TASK => I need the number of lines in the data that contain the word "each", and nothing beyond it.

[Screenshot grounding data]
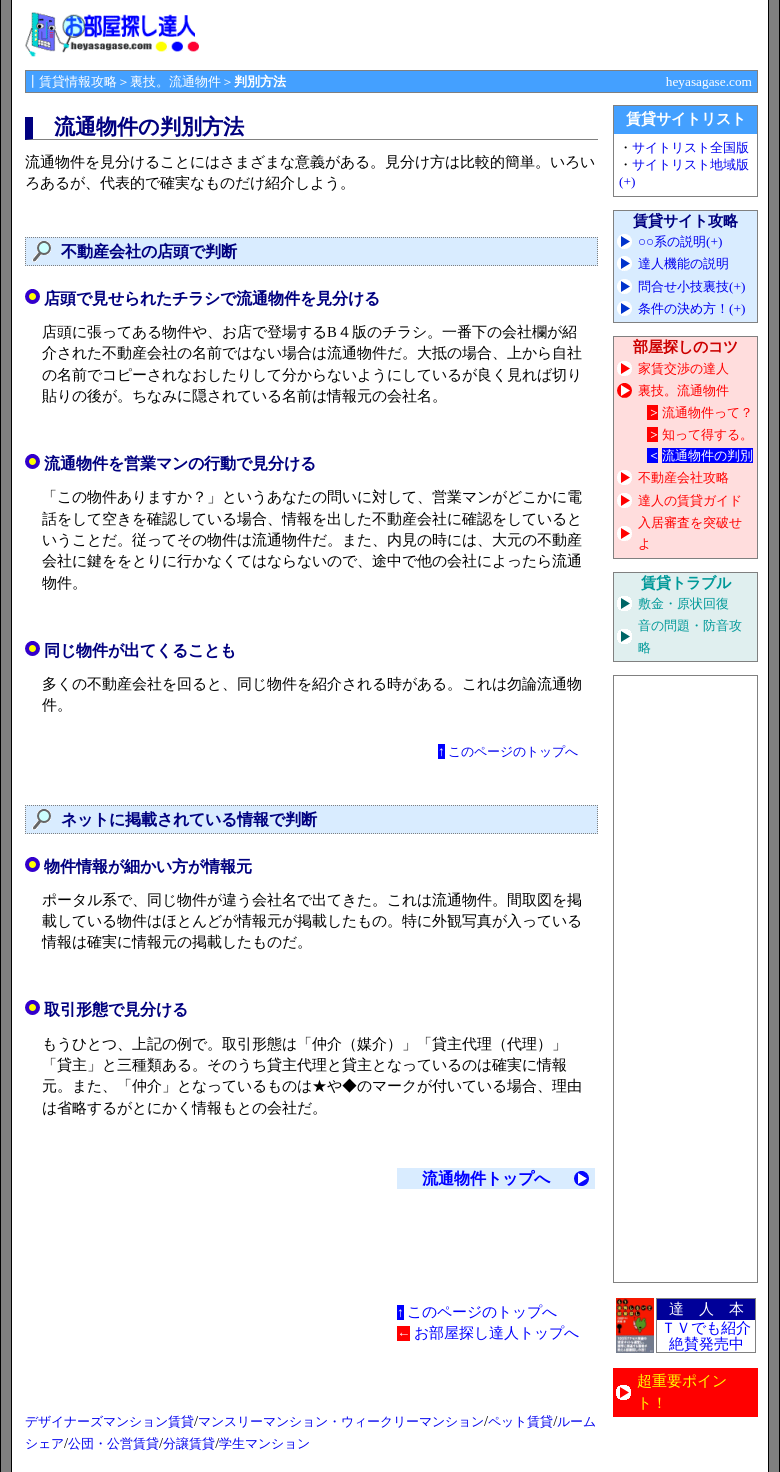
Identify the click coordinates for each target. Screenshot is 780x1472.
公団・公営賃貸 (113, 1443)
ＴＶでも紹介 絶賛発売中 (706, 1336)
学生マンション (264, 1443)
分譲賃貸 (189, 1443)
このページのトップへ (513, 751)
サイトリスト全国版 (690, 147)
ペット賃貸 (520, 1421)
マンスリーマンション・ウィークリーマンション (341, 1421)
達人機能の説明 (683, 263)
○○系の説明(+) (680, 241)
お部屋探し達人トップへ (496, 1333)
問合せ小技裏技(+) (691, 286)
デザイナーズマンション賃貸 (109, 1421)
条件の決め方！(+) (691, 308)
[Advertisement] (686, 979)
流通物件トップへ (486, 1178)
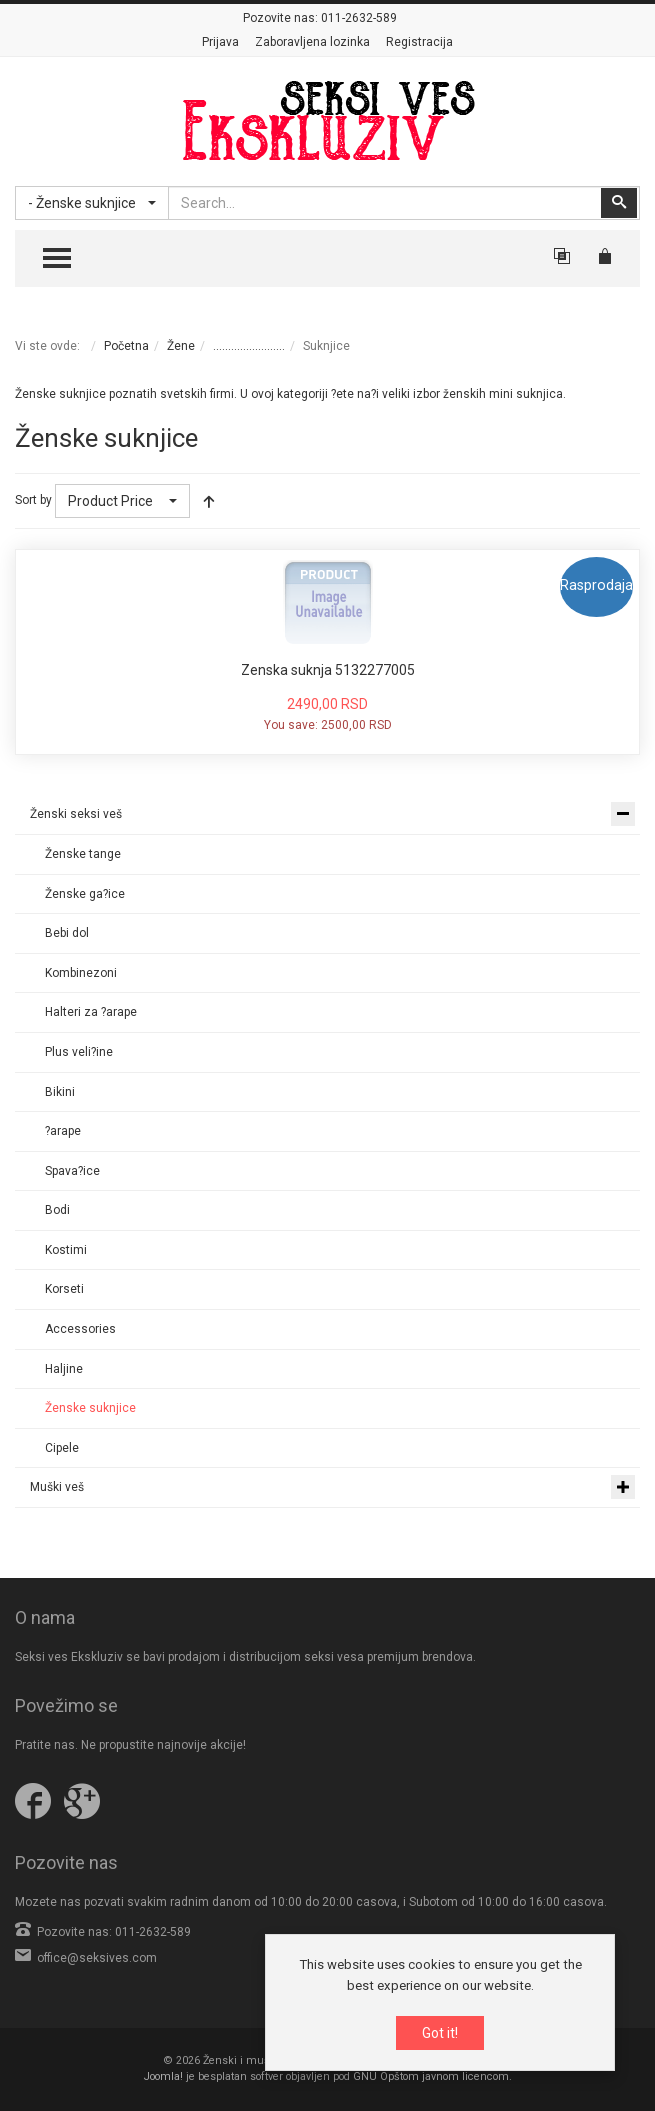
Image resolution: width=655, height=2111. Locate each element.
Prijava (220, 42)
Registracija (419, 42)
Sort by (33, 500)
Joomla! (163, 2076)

RESPONSE AREA => 2